Design strategies for glucose-responsive nanotherapeutics and mechanism of sensing and/or drug release. (a) Phenylboronic acid (PBA)-triggered glucose sensing and insulin release. Upon glucose exposure in aqueous milieu, the charged form of PBA attached to nanoparticles forms complexation with glucose by hydrogen binding, shifting the equilibrium to the direction of producing more hydrophilic forms of PBA to form complexation with glucose. Owing to the complexation, the nanoparticles undergo volumetric and phase change from hydrophillic to hydrophobic to release the loaded inuslin. The complexation between the PBA and glucose can also be preformed by conjuating them on different polymer chains of the nanoparticles before exposure to high glucose conditions.
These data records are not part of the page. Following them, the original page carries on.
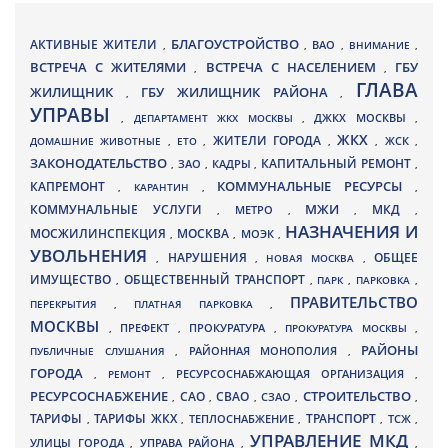
БЛАГОУСТРОЙСТВО
АКТИВНЫЕ ЖИТЕЛИ
ВАО
,
,
,
ВНИМАНИЕ
,
ВСТРЕЧА С ЖИТЕЛЯМИ
ВСТРЕЧА С НАСЕЛЕНИЕМ
ГБУ
,
,
ГЛАВА
ЖИЛИЩНИК
ГБУ ЖИЛИЩНИК РАЙОНА
,
,
УПРАВЫ
ДЖКХ МОСКВЫ
,
ДЕПАРТАМЕНТ ЖКХ МОСКВЫ
,
,
ЖКХ
ЖИТЕЛИ ГОРОДА
ДОМАШНИЕ ЖИВОТНЫЕ
,
ЕТО
,
,
,
ЖСК
,
ЗАКОНОДАТЕЛЬСТВО
КАПИТАЛЬНЫЙ РЕМОНТ
ЗАО
КАДРЫ
,
,
,
,
КАПРЕМОНТ
КОММУНАЛЬНЫЕ РЕСУРСЫ
,
КАРАНТИН
,
,
МЖИ
КОММУНАЛЬНЫЕ УСЛУГИ
МКД
МЕТРО
,
,
,
,
НАЗНАЧЕНИЯ И
МОСЖИЛИНСПЕКЦИЯ
МОСКВА
МОЭК
,
,
,
УВОЛЬНЕНИЯ
НАРУШЕНИЯ
ОБЩЕЕ
,
,
НОВАЯ МОСКВА
,
ИМУЩЕСТВО
ОБЩЕСТВЕННЫЙ ТРАНСПОРТ
,
,
ПАРК
,
ПАРКОВКА
,
ПРАВИТЕЛЬСТВО
ПЕРЕКРЫТИЯ
,
ПЛАТНАЯ ПАРКОВКА
,
МОСКВЫ
ПРЕФЕКТ
,
,
ПРОКУРАТУРА
,
ПРОКУРАТУРА МОСКВЫ
,
РАЙОНЫ
ПУБЛИЧНЫЕ СЛУШАНИЯ
,
РАЙОННАЯ МОНОПОЛИЯ
,
ГОРОДА
,
РЕМОНТ
,
РЕСУРСОСНАБЖАЮЩАЯ ОРГАНИЗАЦИЯ
,
РЕСУРСОСНАБЖЕНИЕ
СТРОИТЕЛЬСТВО
СВАО
САО
,
,
,
СЗАО
,
,
ТАРИФЫ
ТАРИФЫ ЖКХ
ТРАНСПОРТ
ТСЖ
,
,
ТЕПЛОСНАБЖЕНИЕ
,
,
,
УПРАВЛЕНИЕ МКД
УЛИЦЫ ГОРОДА
УПРАВА РАЙОНА
,
,
,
Under hyperglycemic conditions, the environmental glucose competes with the glucose conjugated on the nanoparticle to bind with the PBA causing the dissociation the polymer chains conjugated with glucose from the polymer chains conjugated with PBA, and subsquently the release of the loaded insulin. The PBA in the nanoparticles can be replaced with concanavalin A (ConA) which binds glucose with high specificity and affinity (b), or pH-sensitive polymers that become highly charged at low pH caused by gluconic acid which is generated by enzymatic degradation of glucose by glucose oxidase enzyme (c). Graphs were adapted, with permission, from [112,115].